Now, the same but using handle_OPTIONS.

# -*- coding: utf-8 -*-

# Zato
from zato.server.service import Service

class MyService2(Service):

    def handle(self):
        # Business implementation goes here
        pass

    def handle_OPTIONS(self):

        # We only allow requests from this particular origin
        allow_from_name = 'Access-Control-Allow-Origin'
        allow_from_value = 'https://www.example.com'

        self.response.headers[allow_from_name] = allow_from

The difference between the two is not large. Mainly, after_handle runs regardless whether the channel is invoked using REST, SOAP, IBM MQ, AMQP, WebSockets or any other possible which means that in some cases it may be superfluous.

On the other hand, with REST channels, after_handle runs no matter what input HTTP verb the request is using while handle_OPTIONS reacts to OPTIONS only so after_handle may be used for both simple and pre-flight CORS configuration.

All things considered, which one to use will be a choice to make based on a given integration scenario - both are applicable, depending on specific requirements.

Note also that in the code above each service has its own CORS configuration. Yet, it is likely that the same configuration should be shared by multiple services.

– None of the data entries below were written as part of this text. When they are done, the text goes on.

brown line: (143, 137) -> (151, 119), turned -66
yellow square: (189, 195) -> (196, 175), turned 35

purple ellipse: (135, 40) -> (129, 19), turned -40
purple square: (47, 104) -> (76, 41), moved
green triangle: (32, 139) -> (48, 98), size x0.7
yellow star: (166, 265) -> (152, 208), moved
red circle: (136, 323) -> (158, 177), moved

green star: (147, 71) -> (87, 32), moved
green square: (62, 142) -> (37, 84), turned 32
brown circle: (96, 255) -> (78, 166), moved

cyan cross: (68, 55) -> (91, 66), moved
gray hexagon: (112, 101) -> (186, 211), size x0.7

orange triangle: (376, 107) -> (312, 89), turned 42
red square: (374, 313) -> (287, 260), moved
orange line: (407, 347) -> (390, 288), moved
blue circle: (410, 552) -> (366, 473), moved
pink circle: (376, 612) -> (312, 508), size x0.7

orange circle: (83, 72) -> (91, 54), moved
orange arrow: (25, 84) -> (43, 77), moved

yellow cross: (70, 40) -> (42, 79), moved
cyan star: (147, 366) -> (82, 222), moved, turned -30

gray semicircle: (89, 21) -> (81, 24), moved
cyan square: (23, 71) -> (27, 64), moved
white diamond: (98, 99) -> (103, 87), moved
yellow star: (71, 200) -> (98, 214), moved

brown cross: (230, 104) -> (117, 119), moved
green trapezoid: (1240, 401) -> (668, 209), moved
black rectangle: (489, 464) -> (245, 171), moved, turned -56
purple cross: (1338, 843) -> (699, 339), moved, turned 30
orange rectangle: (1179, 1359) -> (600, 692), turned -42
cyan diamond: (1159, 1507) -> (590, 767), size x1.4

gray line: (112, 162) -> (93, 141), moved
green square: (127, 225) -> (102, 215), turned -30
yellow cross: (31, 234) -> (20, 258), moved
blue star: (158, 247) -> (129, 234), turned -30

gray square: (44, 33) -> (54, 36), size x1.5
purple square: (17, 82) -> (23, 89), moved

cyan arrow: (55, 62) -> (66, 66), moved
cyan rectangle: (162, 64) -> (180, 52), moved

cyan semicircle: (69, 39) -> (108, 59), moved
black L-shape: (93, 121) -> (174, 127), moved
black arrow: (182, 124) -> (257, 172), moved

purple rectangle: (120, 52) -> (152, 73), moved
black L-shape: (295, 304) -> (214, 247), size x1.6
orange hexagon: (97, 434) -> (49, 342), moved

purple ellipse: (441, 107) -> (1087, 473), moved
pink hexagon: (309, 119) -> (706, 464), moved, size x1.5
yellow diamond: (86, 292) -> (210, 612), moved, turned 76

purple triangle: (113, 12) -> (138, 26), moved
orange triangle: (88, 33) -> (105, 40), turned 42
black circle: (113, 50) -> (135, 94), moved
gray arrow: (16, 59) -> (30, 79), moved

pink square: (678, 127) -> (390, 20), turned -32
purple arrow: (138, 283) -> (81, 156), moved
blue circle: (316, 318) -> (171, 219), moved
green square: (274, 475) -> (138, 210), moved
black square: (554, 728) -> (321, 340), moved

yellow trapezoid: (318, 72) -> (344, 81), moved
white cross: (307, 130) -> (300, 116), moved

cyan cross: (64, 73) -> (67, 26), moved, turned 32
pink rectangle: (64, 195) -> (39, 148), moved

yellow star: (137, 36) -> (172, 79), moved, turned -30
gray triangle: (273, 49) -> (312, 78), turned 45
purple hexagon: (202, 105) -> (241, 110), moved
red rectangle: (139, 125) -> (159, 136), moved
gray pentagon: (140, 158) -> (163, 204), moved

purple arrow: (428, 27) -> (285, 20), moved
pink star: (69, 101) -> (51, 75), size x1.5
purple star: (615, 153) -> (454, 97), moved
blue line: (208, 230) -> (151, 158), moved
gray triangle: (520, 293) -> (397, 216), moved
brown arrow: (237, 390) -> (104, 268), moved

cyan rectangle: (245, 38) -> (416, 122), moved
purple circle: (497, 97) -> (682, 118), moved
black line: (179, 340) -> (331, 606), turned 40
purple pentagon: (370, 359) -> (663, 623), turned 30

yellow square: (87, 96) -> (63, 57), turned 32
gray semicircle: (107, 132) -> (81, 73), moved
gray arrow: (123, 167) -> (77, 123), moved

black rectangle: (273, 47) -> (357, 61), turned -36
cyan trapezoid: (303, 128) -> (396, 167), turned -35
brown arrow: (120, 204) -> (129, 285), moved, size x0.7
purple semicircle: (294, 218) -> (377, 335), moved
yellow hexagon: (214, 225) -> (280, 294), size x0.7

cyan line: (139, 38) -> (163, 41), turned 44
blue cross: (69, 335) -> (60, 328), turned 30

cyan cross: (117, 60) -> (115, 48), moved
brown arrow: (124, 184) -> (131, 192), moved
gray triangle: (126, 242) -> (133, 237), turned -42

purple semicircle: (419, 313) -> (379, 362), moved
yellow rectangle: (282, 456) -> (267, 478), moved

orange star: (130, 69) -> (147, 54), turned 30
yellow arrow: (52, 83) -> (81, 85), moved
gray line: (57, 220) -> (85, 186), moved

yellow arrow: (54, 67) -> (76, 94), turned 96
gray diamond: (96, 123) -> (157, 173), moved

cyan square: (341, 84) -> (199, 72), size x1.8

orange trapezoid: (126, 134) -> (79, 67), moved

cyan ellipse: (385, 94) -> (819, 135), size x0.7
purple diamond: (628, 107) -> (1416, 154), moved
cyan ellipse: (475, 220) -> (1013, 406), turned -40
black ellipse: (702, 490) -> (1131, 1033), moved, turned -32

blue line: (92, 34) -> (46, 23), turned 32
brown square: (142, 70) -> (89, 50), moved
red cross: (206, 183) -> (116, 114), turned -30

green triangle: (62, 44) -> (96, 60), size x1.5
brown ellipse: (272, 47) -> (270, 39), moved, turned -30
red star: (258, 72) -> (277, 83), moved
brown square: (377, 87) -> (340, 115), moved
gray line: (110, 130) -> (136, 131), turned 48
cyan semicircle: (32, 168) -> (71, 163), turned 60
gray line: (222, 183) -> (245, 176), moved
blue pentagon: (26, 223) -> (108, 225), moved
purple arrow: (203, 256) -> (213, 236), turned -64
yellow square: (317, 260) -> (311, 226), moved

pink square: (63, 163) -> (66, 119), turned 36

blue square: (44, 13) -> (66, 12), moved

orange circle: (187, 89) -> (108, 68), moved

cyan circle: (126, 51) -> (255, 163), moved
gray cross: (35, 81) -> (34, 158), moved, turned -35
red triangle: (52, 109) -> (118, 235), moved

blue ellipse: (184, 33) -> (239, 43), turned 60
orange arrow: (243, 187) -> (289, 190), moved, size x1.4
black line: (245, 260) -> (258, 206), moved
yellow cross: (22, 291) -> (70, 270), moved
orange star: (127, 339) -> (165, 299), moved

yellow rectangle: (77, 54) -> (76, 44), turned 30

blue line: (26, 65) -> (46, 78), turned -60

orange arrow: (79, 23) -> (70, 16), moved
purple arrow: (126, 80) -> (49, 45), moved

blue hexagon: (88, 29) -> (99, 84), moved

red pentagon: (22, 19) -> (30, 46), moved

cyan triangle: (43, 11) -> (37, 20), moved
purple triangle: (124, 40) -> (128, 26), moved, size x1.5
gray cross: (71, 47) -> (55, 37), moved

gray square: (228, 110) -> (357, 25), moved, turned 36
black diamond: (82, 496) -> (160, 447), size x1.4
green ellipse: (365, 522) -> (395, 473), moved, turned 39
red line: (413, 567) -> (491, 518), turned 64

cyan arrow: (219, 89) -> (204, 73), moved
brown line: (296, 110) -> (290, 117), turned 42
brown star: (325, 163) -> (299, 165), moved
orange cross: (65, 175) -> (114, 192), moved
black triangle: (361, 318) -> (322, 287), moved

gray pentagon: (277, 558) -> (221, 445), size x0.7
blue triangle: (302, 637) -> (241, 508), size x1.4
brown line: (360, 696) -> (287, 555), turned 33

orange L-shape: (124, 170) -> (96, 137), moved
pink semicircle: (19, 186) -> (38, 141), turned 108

Simple Python inheritance will work here nicely:

# -*- coding: utf-8 -*-

# Zato
from zato.server.service import Service

class BaseService(Service):

    def after_handle(self):

        # We only allow requests from this particular origin
        allow_from_name = 'Access-Control-Allow-Origin'
        allow_from_value = 'https://www.example.com'

        self.response.headers[allow_from_name] = allow_from

class MyChildService1(BaseService):

    def handle(self):
        # Business implementation goes here
        pass

class MyChildService2(BaseService):

    def handle(self):
        # Business implementation goes here
        pass

Or, with handle_OPTIONS:

# -*- coding: utf-8 -*-

# Zato
from zato.server.service import Service

class BaseService(Service):

    def handle_OPTIONS(self):

        # We only allow requests from this particular origin
        allow_from_name = 'Access-Control-Allow-Origin'
        allow_from_value = 'https://www.example.com'

        self.response.headers[allow_from_name] = allow_from

class MyChildService1(BaseService):

    def handle(self):
        # Business implementation goes here
        pass

class MyChildService2(BaseService):

    def handle(self):
        # Business implementation goes here
        pass

Now, the same configuration is accessible to more than one service and if anything needs to be changed, it is done in the base service.

Observe that the code above uses 'Access-Control-Allow-Origin' only but CORS employs other headers as well - you just put them all in self.response.headers, it is a regular Python dictionary with keys mapping to HTTP header names and values to header values.

This is everything that is needed to configure Zato for CORS-using REST API calls - choose the method most suitable (after_handle or handle_OPTIONS), assign headers to self.response.headers, hot-deploy your service and that is it!